Look through the records below for the line with "Fahrschule (536, 43)". Return that line and each one after it up to and including the line with "Ausbildung (375, 43)", exactly.

The records —

※ ※ ※

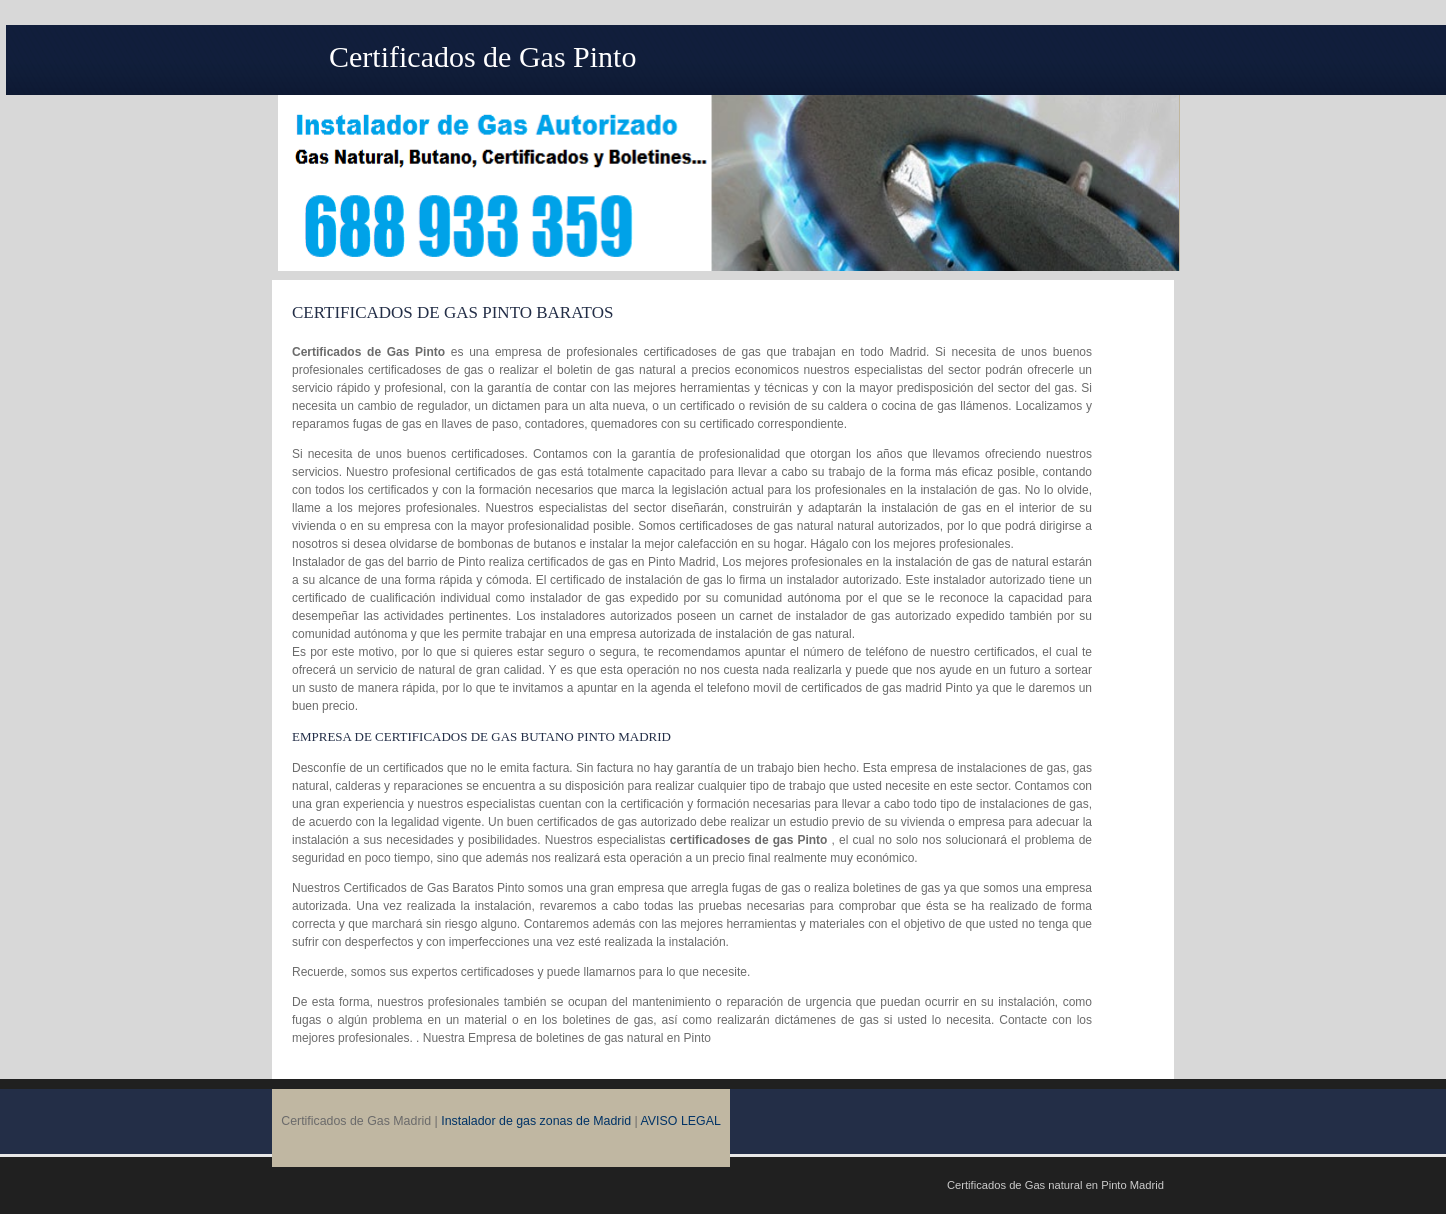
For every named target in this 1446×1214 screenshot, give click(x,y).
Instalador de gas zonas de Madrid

※ ※ ※

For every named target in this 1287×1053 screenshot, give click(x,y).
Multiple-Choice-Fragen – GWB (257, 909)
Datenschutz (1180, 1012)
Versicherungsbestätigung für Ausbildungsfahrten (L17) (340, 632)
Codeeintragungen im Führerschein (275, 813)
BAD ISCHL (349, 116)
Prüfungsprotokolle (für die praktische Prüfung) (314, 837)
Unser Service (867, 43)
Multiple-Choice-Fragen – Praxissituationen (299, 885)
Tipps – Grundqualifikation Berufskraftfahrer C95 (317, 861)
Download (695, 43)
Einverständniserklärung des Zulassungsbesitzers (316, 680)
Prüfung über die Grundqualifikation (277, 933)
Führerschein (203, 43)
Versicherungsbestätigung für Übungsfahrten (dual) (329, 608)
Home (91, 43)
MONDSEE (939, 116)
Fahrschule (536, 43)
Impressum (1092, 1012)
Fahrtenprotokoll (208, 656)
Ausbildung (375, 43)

※ ※ ※

Written reply —
Fahrschule (536, 43)
Impressum (1092, 1012)
Fahrtenprotokoll (208, 656)
Ausbildung (375, 43)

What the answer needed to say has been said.